Saved entries:
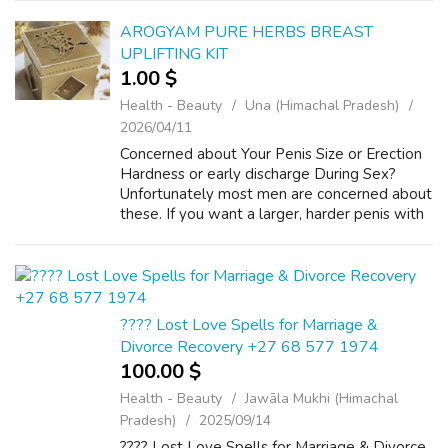
acne, wrinkles, black circles black pa...
AROGYAM PURE HERBS BREAST
UPLIFTING KIT
1.00 $
Health - Beauty
Una (Himachal Pradesh)
2026/04/11
Concerned about Your Penis Size or Erection
Hardness or early discharge During Sex?
Unfortunately most men are concerned about
these. If you want a larger, harder penis with
more sex power and stamina when aroused –
then Arogyam Pure Herbs Kit the ON...
???? Lost Love Spells for Marriage &
Divorce Recovery +27 68 577 1974
100.00 $
Health - Beauty
Jawāla Mukhi (Himachal
Pradesh)
2025/09/14
???? Lost Love Spells for Marriage & Divorce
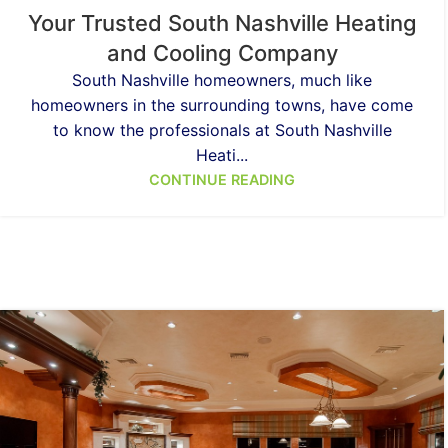
Your Trusted South Nashville Heating
and Cooling Company
South Nashville homeowners, much like
homeowners in the surrounding towns, have come
to know the professionals at South Nashville
Heati...
CONTINUE READING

> [Work to complete]:
Copy exactly the line that contains "Your Trusted South Nashville Heating" and every line after it through the end of the entries, with nothing added.

> [Solution to the exercise]:
Your Trusted South Nashville Heating
and Cooling Company
South Nashville homeowners, much like
homeowners in the surrounding towns, have come
to know the professionals at South Nashville
Heati...
CONTINUE READING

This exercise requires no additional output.